Figure 2.

Calculation of features for the donor site

(A) SQUIRLS calculates seven features to evaluate variant impact on the donor site. The individual information content $\left(R_i\right)$ of the reference and alternate canonical splice site and of the donor site in the following exon (Exon $k+1$) are calculated and used to determine the difference in information content between the reference and alternate canonical splice site $\left(\Delta R_{ican}\right)$, the difference between the best candidate cryptic splice site and the alternate sequence of the canonical splice site $\left(\Delta R_{icrypt}\right)$, and the difference between the donor site at exon k and k+1$\left(\Delta R_{inext}\right)$, because differences in splice site strength can be predictive of exon skipping.¹⁴ See Table 1 for information about other features.

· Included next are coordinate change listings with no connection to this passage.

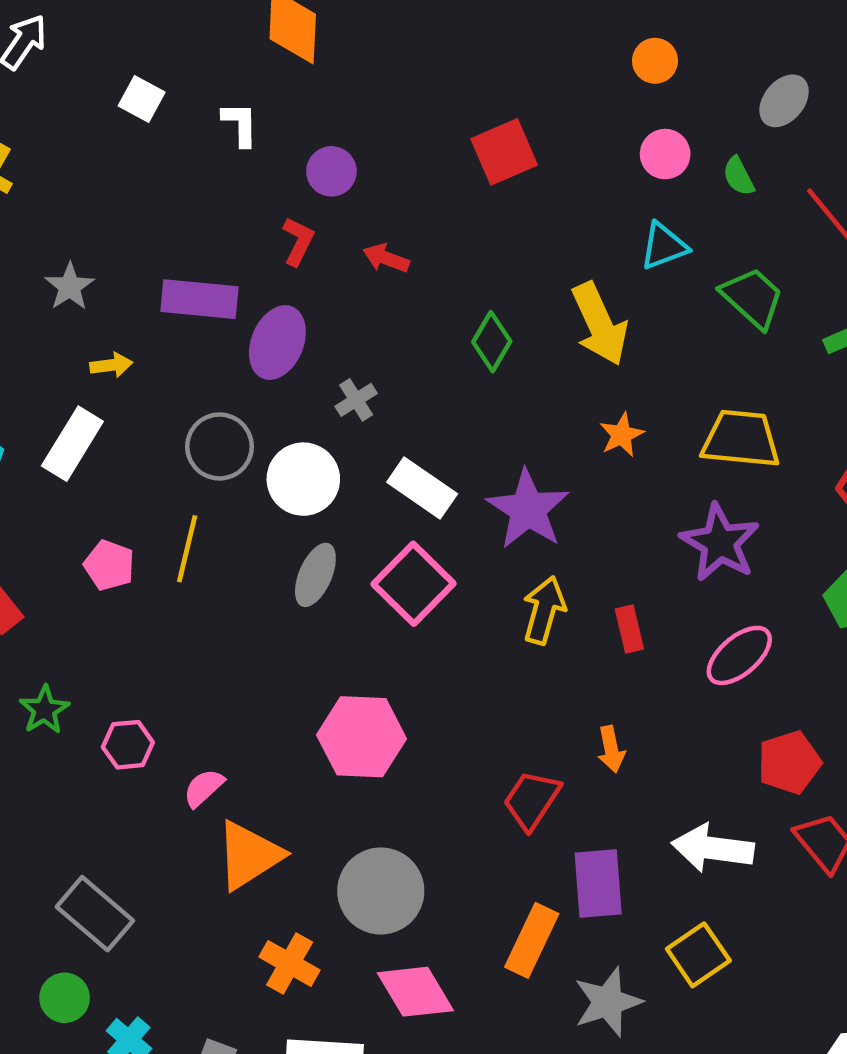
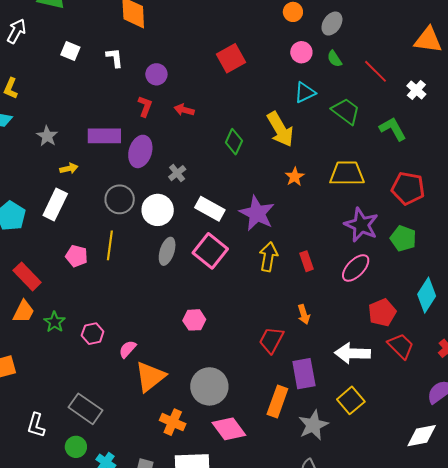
gray ellipse: (784, 101) -> (332, 24), moved
purple star: (720, 543) -> (361, 225), moved
pink hexagon: (361, 737) -> (194, 320), size x0.6

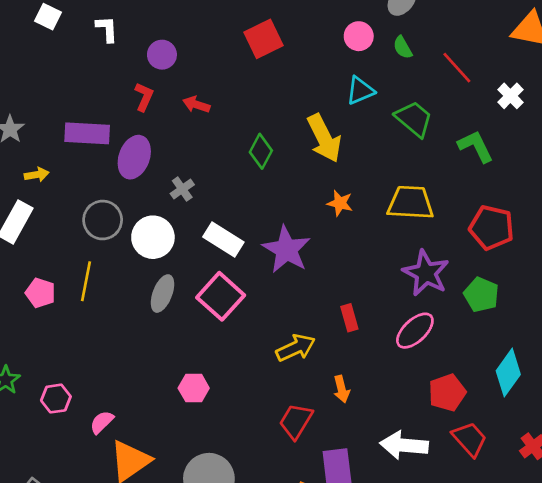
orange star: (295, 177) -> (340, 203), turned -30
yellow arrow: (268, 257) -> (296, 348), moved, turned 52

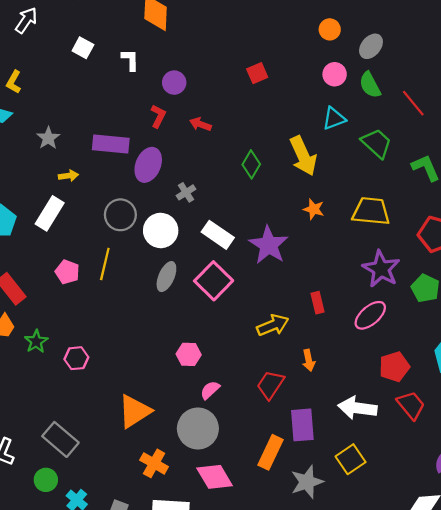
red square: (264, 39) -> (257, 73), size x0.7
green semicircle: (403, 47) -> (370, 85), size x1.4
pink semicircle: (102, 422) -> (210, 390), moved

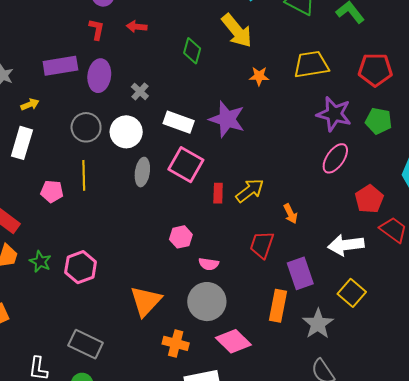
red rectangle: (317, 303) -> (218, 193), moved, turned 30
pink hexagon: (76, 358) -> (81, 267), size x1.4
pink semicircle: (210, 390) -> (209, 264), turned -114

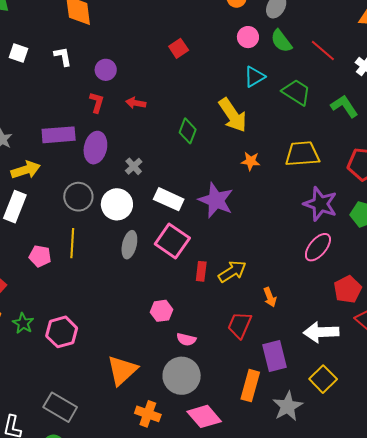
yellow arrow: (30, 104) -> (26, 170), size x1.6

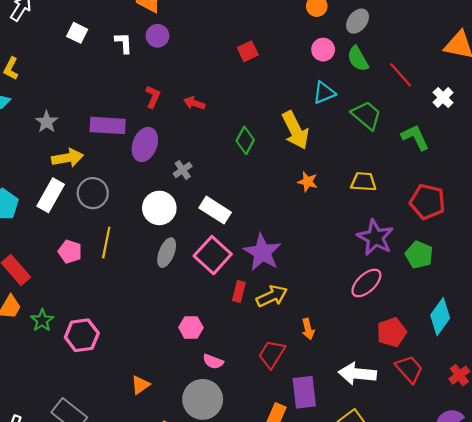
purple circle: (106, 70) -> (158, 36), moved
yellow trapezoid: (302, 154) -> (363, 182), size x0.7
gray circle: (78, 197) -> (93, 193), moved
purple star: (216, 200) -> (262, 252), moved
orange triangle: (122, 370) -> (140, 385), size x0.6

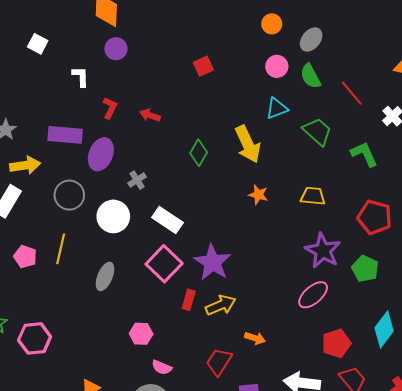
white L-shape: (124, 43) -> (81, 77), moved
gray circle: (93, 193) -> (69, 195), moved
gray ellipse: (167, 253) -> (105, 276), moved
orange arrow: (308, 329) -> (255, 338), turned -60

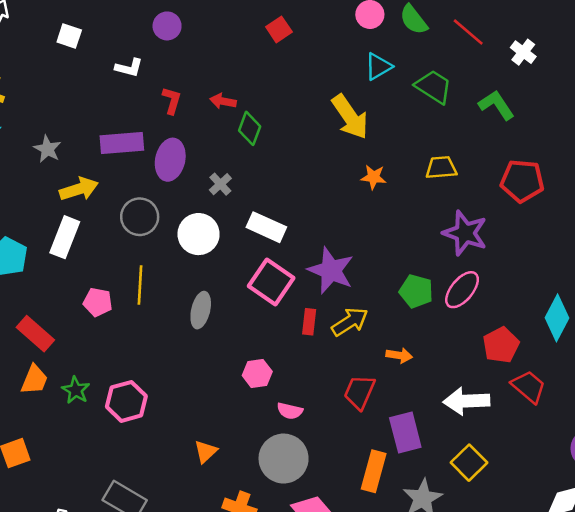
white L-shape: (81, 77) -> (129, 68), turned 115
green diamond: (199, 153) -> (250, 128), moved
green pentagon: (365, 269) -> (416, 291), moved

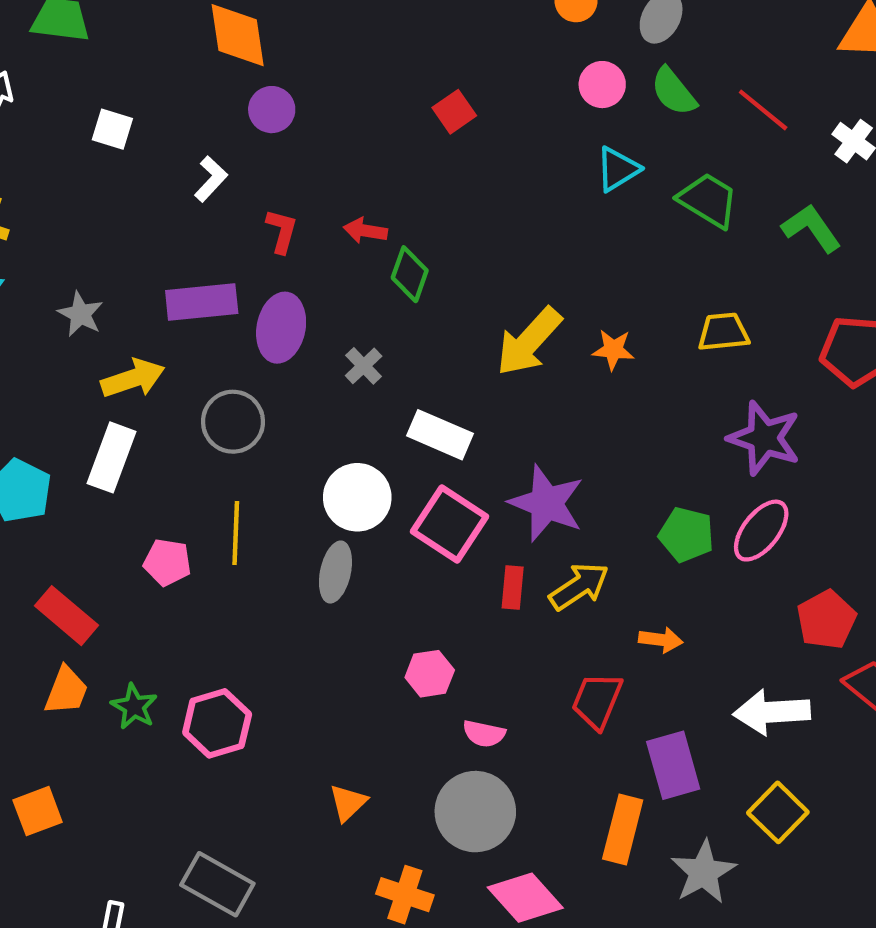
white L-shape: (129, 68) -> (211, 179), turned -60
yellow arrow: (350, 117) -> (529, 342), moved, turned 78
white circle: (199, 234) -> (357, 497), moved

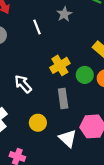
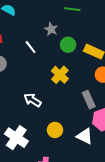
green circle: (85, 75) -> (68, 45), moved
gray rectangle: (63, 98) -> (89, 100), moved

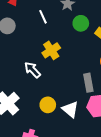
yellow cross: (60, 75) -> (51, 50), moved
white triangle: (85, 136) -> (70, 109), moved

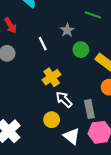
white arrow: (32, 70) -> (64, 100), moved
yellow circle: (48, 105) -> (52, 120), moved

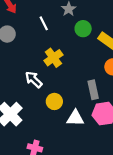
white arrow: (64, 100) -> (34, 80), moved
white triangle: (72, 136) -> (75, 118), turned -36

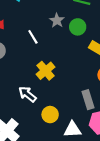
green circle: (83, 29) -> (78, 27), moved

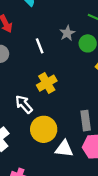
yellow circle: (50, 115) -> (44, 129), size x1.5

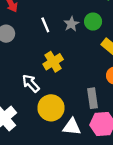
gray star: (67, 33) -> (71, 24), moved

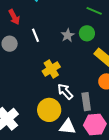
white line: (45, 25) -> (36, 35), moved
white arrow: (31, 83) -> (65, 91), moved

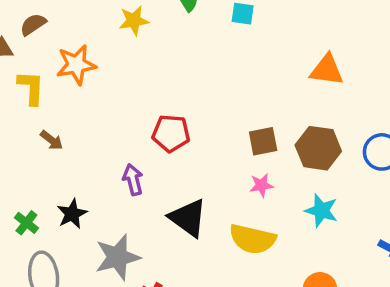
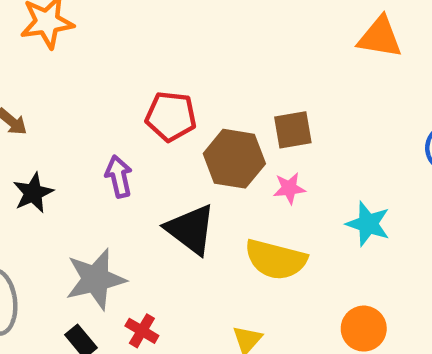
brown hexagon: (318, 148) -> (234, 159), moved
black star: (72, 214) -> (33, 193), moved

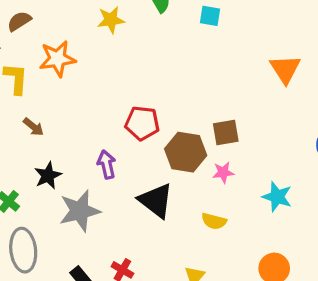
orange triangle: (380, 37) -> (285, 69), turned 48
yellow semicircle: (276, 259) -> (214, 221), size x0.6
gray star: (96, 279) -> (80, 211), moved

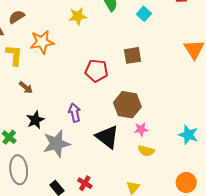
cyan square: (210, 16) -> (144, 14), turned 32
red pentagon: (142, 123) -> (96, 71), moved
brown square: (226, 132) -> (132, 55), moved
pink star: (223, 172) -> (141, 129), moved

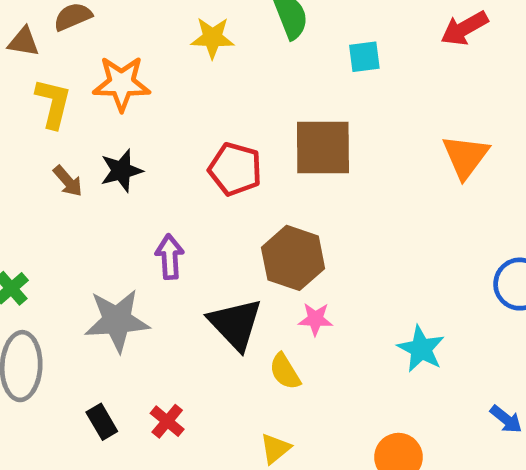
cyan square: (144, 14) -> (364, 57), turned 32
brown square: (132, 55) -> (323, 147), size x1.5
black star: (35, 120) -> (121, 171), moved
yellow semicircle: (146, 151) -> (285, 371), moved, turned 35

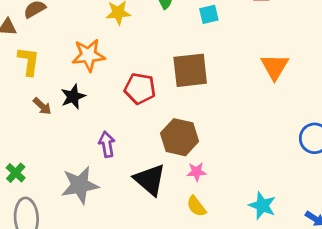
orange star: (122, 83) -> (88, 55), moved
cyan star: (421, 349) -> (262, 206), moved
yellow semicircle: (285, 371) -> (196, 206), moved

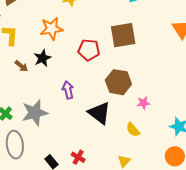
pink star: (197, 172) -> (143, 103), moved
gray star: (80, 185) -> (35, 113), moved

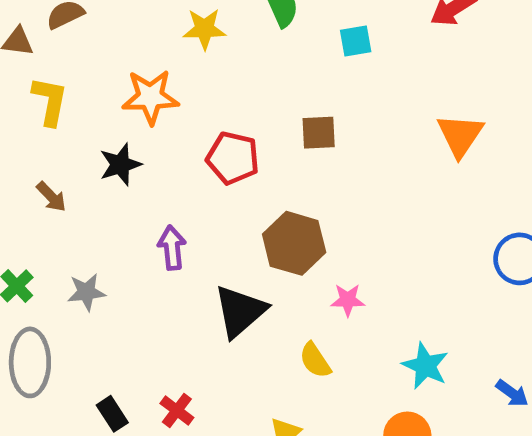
brown square: (123, 35) -> (319, 133), size x0.6
brown arrow: (21, 66) -> (51, 197), moved
gray star: (35, 113) -> (86, 292), size x0.6
black triangle: (99, 113) -> (240, 311), turned 35

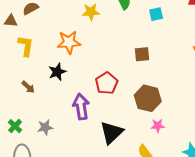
red pentagon: (233, 158) -> (107, 83), moved, turned 30
brown hexagon: (294, 243) -> (148, 98), moved
purple arrow: (172, 248) -> (81, 107), size x1.4

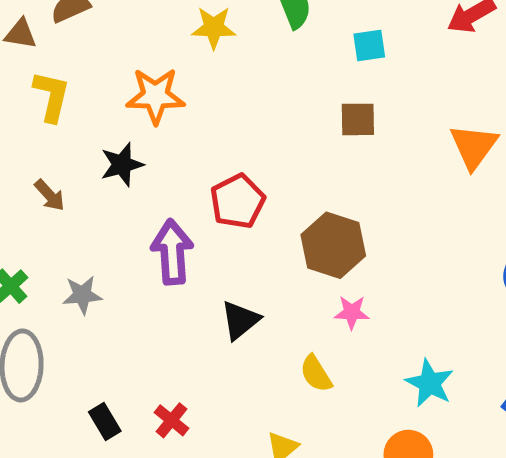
brown square: (142, 54) -> (358, 119), moved
black triangle: (112, 133) -> (240, 320), size x0.7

(B) In this example, a variant in intron k creates a cryptic splice site with 8 bits, which is greater than the individual information of the canonical splice site (4.5 bits), so $\Delta R_{icrypt}$ = 3.5 bits. The variant does not change the sequence of the canonical splice site, so $\Delta R_{ican}$ = 0. The individual information of the donor site of the next exon has 0.5 bits more than that of exon k, so $\Delta R_{inext}$ = −0.5 bits.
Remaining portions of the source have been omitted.